4.2.2 Zusammenfassend ist eine Diagnose im Sinne von Art. 6 Abs. 2 UVG lediglich möglich, nicht aber überwiegend wahrscheinlich, womit das Vorliegen einer unfallähnlichen Körperschädigung zu verneinen ist.
5. Der angefochtene Einspracheentscheid erweist sich somit als rechtens, was zur Abweisung der Beschwerde führt.

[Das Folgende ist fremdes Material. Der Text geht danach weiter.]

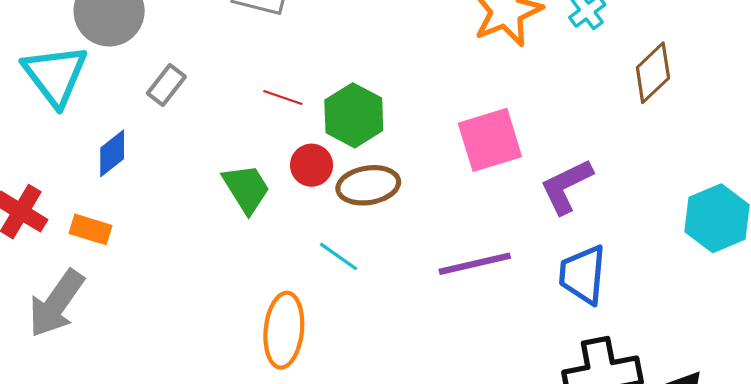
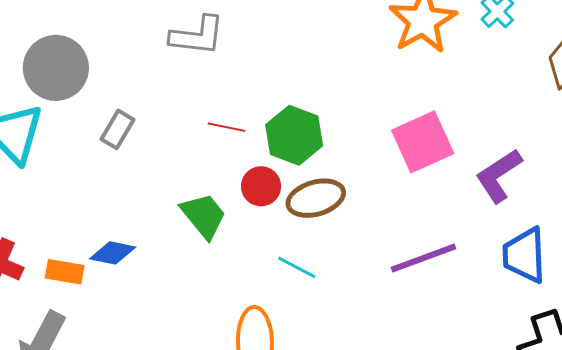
blue diamond: (112, 153) -> (113, 253), moved, turned 57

Der Einzelrichter erkennt:
1. Die Beschwerde wird abgewiesen.
2. Das Verfahren ist kostenlos.
3. Zustellung gegen Empfangsschein an:
- X.___
- Schweizerische Mobiliar Versicherungsgesellschaft AG
- Bundesamt für Gesundheit
4. Gegen diesen Entscheid kann innert 30 Tagen seit der Zustellung beim Bundesgericht Beschwerde eingereicht werden (Art. 82 ff. in Verbindung mit Art. 90 ff. des Bundesgesetzes über das Bundesgericht, BGG). Die Frist steht während folgender Zeiten still: vom siebten Tag vor Ostern bis und mit dem siebten Tag nach Ostern, vom 15. Juli bis und mit 15. August sowie vom 18. Dezember bis und mit dem 2. Januar (Art. 46 BGG).
Die Beschwerdeschrift ist dem Bundesgericht, Schweizerhofquai 6, 6004 Luzern, zuzustellen.
Die Beschwerdeschrift hat die Begehren, deren Begründung mit Angabe der Beweismittel und die Unterschrift des Beschwerdeführers oder seines Vertreters zu enthalten; der angefochtene Entscheid sowie die als Beweismittel angerufenen Urkunden sind beizulegen, soweit die Partei sie in Händen hat (Art. 42 BGG).